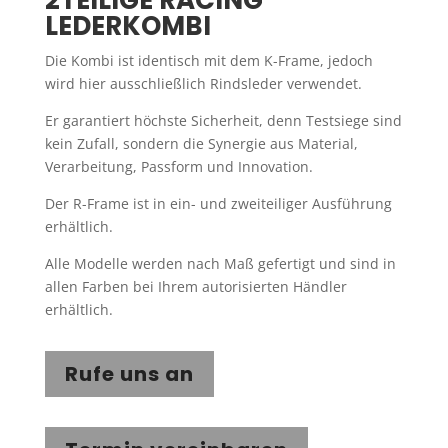
LEDERKOMBI
Die Kombi ist identisch mit dem K-Frame, jedoch
wird hier ausschließlich Rindsleder verwendet.
Er garantiert höchste Sicherheit, denn Testsiege sind
kein Zufall, sondern die Synergie aus Material,
Verarbeitung, Passform und Innovation.
Der R-Frame ist in ein- und zweiteiliger Ausführung
erhältlich.
Alle Modelle werden nach Maß gefertigt und sind in
allen Farben bei Ihrem autorisierten Händler
erhältlich.
Rufe uns an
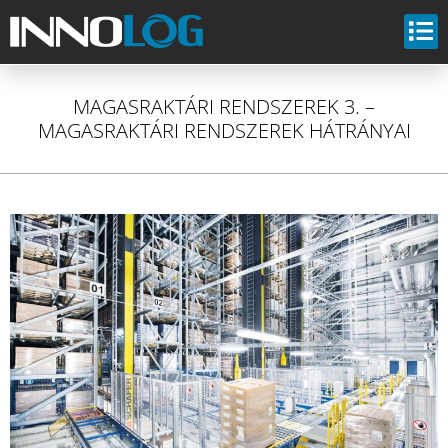
MAGASRAKTÁRI RENDSZEREK 3. –
MAGASRAKTÁRI RENDSZEREK HÁTRÁNYAI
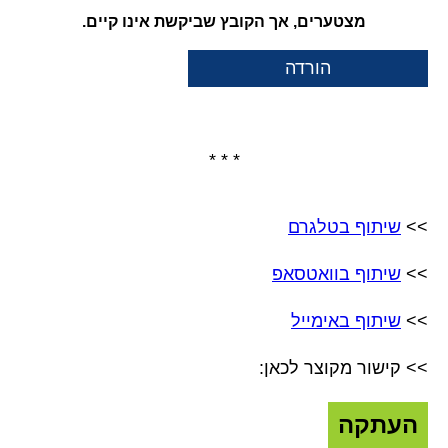
הורדה
* * *
>>
שיתוף בטלגרם
>>
שיתוף בוואטסאפ
>>
שיתוף באימייל
>> קישור מקוצר לכאן:
העתקה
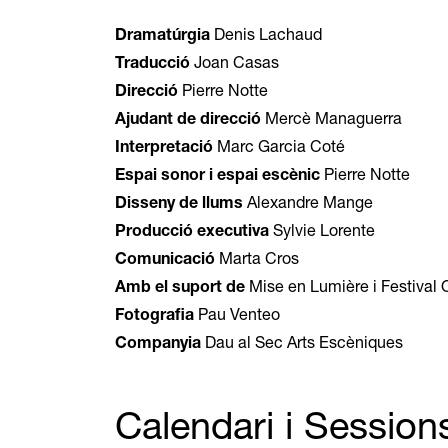
Dramatúrgia
Denis Lachaud
Traducció
Joan Casas
Direcció
Pierre Notte
Ajudant de direcció
Mercè Managuerra
Interpretació
Marc Garcia Coté
Espai sonor i espai escènic
Pierre Notte
Disseny de llums
Alexandre Mange
Producció executiva
Sylvie Lorente
Comunicació
Marta Cros
Amb el suport de
Mise en Lumière i Festival 
Fotografia
Pau Venteo
Companyia
Dau al Sec Arts Escèniques
Calendari i Session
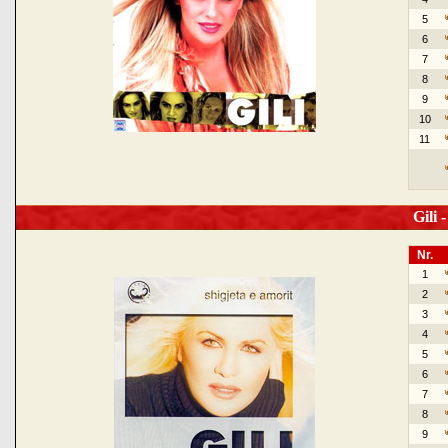
5
6
7
8
9
10
11
Gili -
Nr.
1
2
3
4
5
6
7
8
9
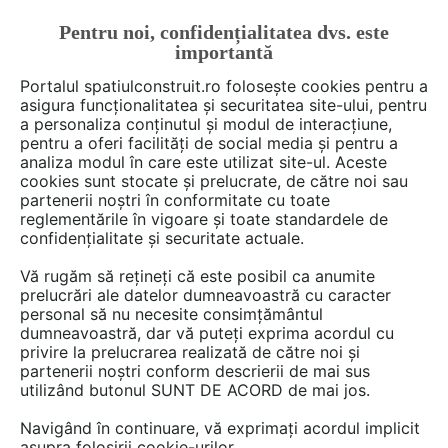
Pentru noi, confidențialitatea dvs. este
FĂ-ȚI CONT
LOGIN
importantă
CUM SE FACE
Portalul spatiulconstruit.ro folosește cookies pentru a
asigura funcționalitatea și securitatea site-ului, pentru
a personaliza conținutul și modul de interacțiune,
pentru a oferi facilități de social media și pentru a
analiza modul în care este utilizat site-ul. Aceste
De citit
Articole
Proiectare de arhitectura
EȘTI AICI:
cookies sunt stocate și prelucrate, de către noi sau
Bosco Verticale din Milano,
partenerii noștri în conformitate cu toate
reglementările în vigoare și toate standardele de
prima padure pe verticala
confidențialitate și securitate actuale.
aproape gata
Vă rugăm să rețineți că este posibil ca anumite
prelucrări ale datelor dumneavoastră cu caracter
personal să nu necesite consimțământul
dumneavoastră, dar vă puteți exprima acordul cu
privire la prelucrarea realizată de către noi și
partenerii noștri conform descrierii de mai sus
utilizând butonul SUNT DE ACORD de mai jos.
Navigând în continuare, vă exprimați acordul implicit
asupra folosirii cookie-urilor.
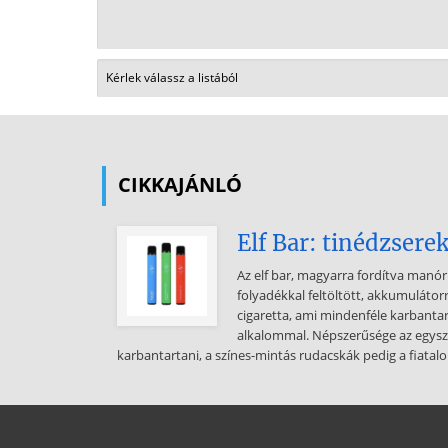
CIKKAJÁNLÓ
Elf Bar: tinédzsere
Az elf bar, magyarra fordítva manór
folyadékkal feltöltött, akkumulátor
cigaretta, ami mindenféle karbanta
alkalommal. Népszerűsége az egysze
karbantartani, a színes-mintás rudacskák pedig a fiatalo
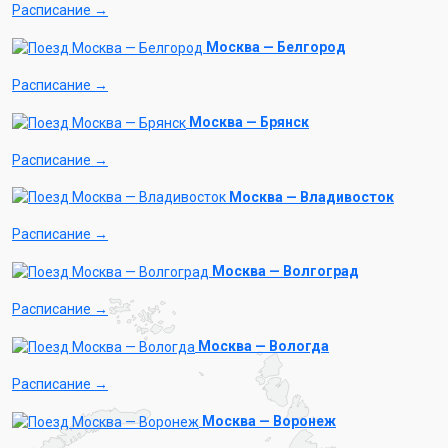
Расписание →
Москва — Белгород
Расписание →
Москва — Брянск
Расписание →
Москва — Владивосток
Расписание →
Москва — Волгоград
Расписание →
Москва — Вологда
Расписание →
Москва — Воронеж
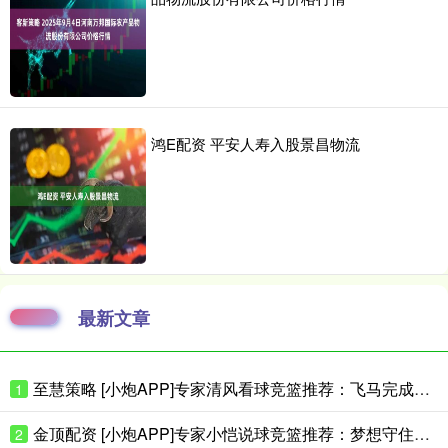
鸿E配资 平安人寿入股景昌物流
最新文章
至慧策略 [小炮APP]专家清风看球竞篮推荐：飞马完成复仇
1
金顶配资 [小炮APP]专家小恺说球竞篮推荐：梦想守住主场
2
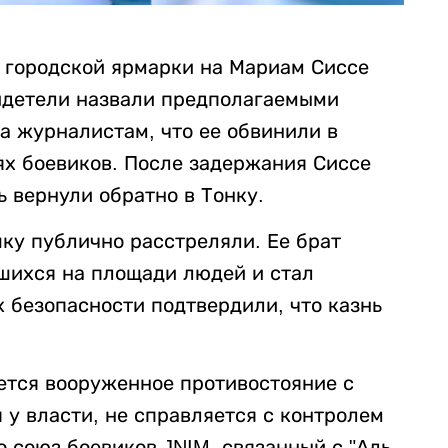
с городской ярмарки на Мариам Сиссе
идетели назвали предполагаемыми
 журналистам, что ее обвинили в
х боевиков. После задержания Сиссе
ь вернули обратно в Тонку.
ку публично расстреляли. Ее брат
вшихся на площади людей и стал
 безопасности подтвердили, что казнь
ется вооруженное противостояние с
 у власти, не справляется с контролем
 союз боевиков JNIM, связанный с "Аль-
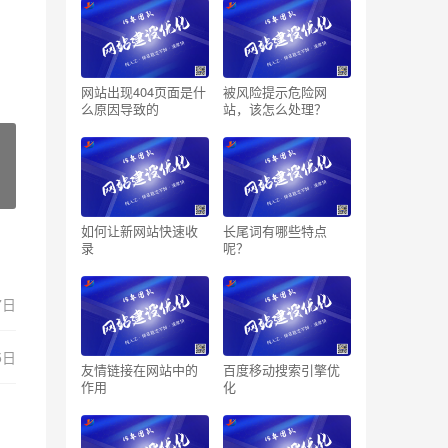
网站出现404页面是什
被风险提示危险网
么原因导致的
站，该怎么处理？
如何让新网站快速收
长尾词有哪些特点
录
呢？
7日
5日
友情链接在网站中的
百度移动搜索引擎优
作用
化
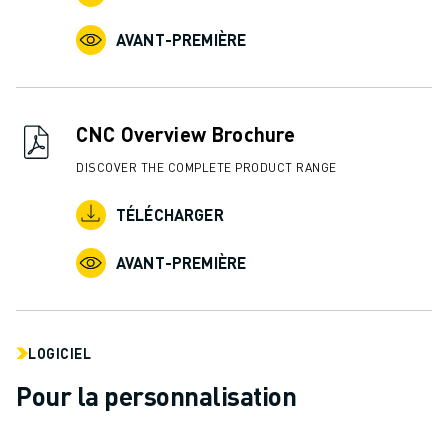
AVANT-PREMIÈRE
CNC Overview Brochure
DISCOVER THE COMPLETE PRODUCT RANGE
TÉLÉCHARGER
AVANT-PREMIÈRE
LOGICIEL
Pour la personnalisation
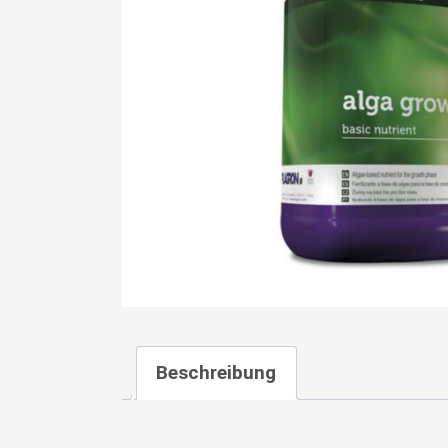
Beschreibung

# # # #

* _Problem to solve_
Wherever a picture appears in the data, please drop it and retype the rest exactly.

* _Task result_
LEDERKOMBI
Die Kombi ist identisch mit dem K-Frame, jedoch
wird hier ausschließlich Rindsleder verwendet.
Er garantiert höchste Sicherheit, denn Testsiege sind
kein Zufall, sondern die Synergie aus Material,
Verarbeitung, Passform und Innovation.
Der R-Frame ist in ein- und zweiteiliger Ausführung
erhältlich.
Alle Modelle werden nach Maß gefertigt und sind in
allen Farben bei Ihrem autorisierten Händler
erhältlich.
Rufe uns an
MAGASRAKTÁRI RENDSZEREK 3. –
MAGASRAKTÁRI RENDSZEREK HÁTRÁNYAI
הורדה
* * *
>>
שיתוף בטלגרם
>>
שיתוף בוואטסאפ
>>
שיתוף באימייל
>> קישור מקוצר לכאן:
העתקה
Dramatúrgia
Denis Lachaud
Traducció
Joan Casas
Direcció
Pierre Notte
Ajudant de direcció
Mercè Managuerra
Interpretació
Marc Garcia Coté
Espai sonor i espai escènic
Pierre Notte
Disseny de llums
Alexandre Mange
Producció executiva
Sylvie Lorente
Comunicació
Marta Cros
Amb el suport de
Mise en Lumière i Festival 
Fotografia
Pau Venteo
Companyia
Dau al Sec Arts Escèniques
Calendari i Session
5
6
7
8
9
10
11
Gili -
Nr.
1
2
3
4
5
6
7
8
9
Pentru noi, confidențialitatea dvs. este
FĂ-ȚI CONT
LOGIN
importantă
CUM SE FACE
Portalul spatiulconstruit.ro folosește cookies pentru a
asigura funcționalitatea și securitatea site-ului, pentru
a personaliza conținutul și modul de interacțiune,
pentru a oferi facilități de social media și pentru a
analiza modul în care este utilizat site-ul. Aceste
De citit
Articole
Proiectare de arhitectura
EȘTI AICI:
cookies sunt stocate și prelucrate, de către noi sau
Bosco Verticale din Milano,
partenerii noștri în conformitate cu toate
reglementările în vigoare și toate standardele de
prima padure pe verticala
confidențialitate și securitate actuale.
aproape gata
Vă rugăm să rețineți că este posibil ca anumite
prelucrări ale datelor dumneavoastră cu caracter
personal să nu necesite consimțământul
dumneavoastră, dar vă puteți exprima acordul cu
privire la prelucrarea realizată de către noi și
partenerii noștri conform descrierii de mai sus
utilizând butonul SUNT DE ACORD de mai jos.
Navigând în continuare, vă exprimați acordul implicit
asupra folosirii cookie-urilor.
CIKKAJÁNLÓ
Elf Bar: tinédzsere
Az elf bar, magyarra fordítva manór
folyadékkal feltöltött, akkumulátor
cigaretta, ami mindenféle karbanta
alkalommal. Népszerűsége az egysze
karbantartani, a színes-mintás rudacskák pedig a fiatalo
Расписание →
Москва — Белгород
Расписание →
Москва — Брянск
Расписание →
Москва — Владивосток
Расписание →
Москва — Волгоград
Расписание →
Москва — Вологда
Расписание →
Москва — Воронеж
鸿E配资 平安人寿入股景昌物流
最新文章
至慧策略 [小炮APP]专家清风看球竞篮推荐：飞马完成复仇
1
金顶配资 [小炮APP]专家小恺说球竞篮推荐：梦想守住主场
2
с городской ярмарки на Мариам Сиссе
идетели назвали предполагаемыми
 журналистам, что ее обвинили в
х боевиков. После задержания Сиссе
ь вернули обратно в Тонку.
ку публично расстреляли. Ее брат
вшихся на площади людей и стал
 безопасности подтвердили, что казнь
ется вооруженное противостояние с
 у власти, не справляется с контролем
 союз боевиков JNIM, связанный с "Аль-
网站出现404页面是什
被风险提示危险网
么原因导致的
站，该怎么处理？
如何让新网站快速收
长尾词有哪些特点
录
呢？
7日
5日
友情链接在网站中的
百度移动搜索引擎优
作用
化
AVANT-PREMIÈRE
CNC Overview Brochure
DISCOVER THE COMPLETE PRODUCT RANGE
TÉLÉCHARGER
AVANT-PREMIÈRE
LOGICIEL
Pour la personnalisation
Beschreibung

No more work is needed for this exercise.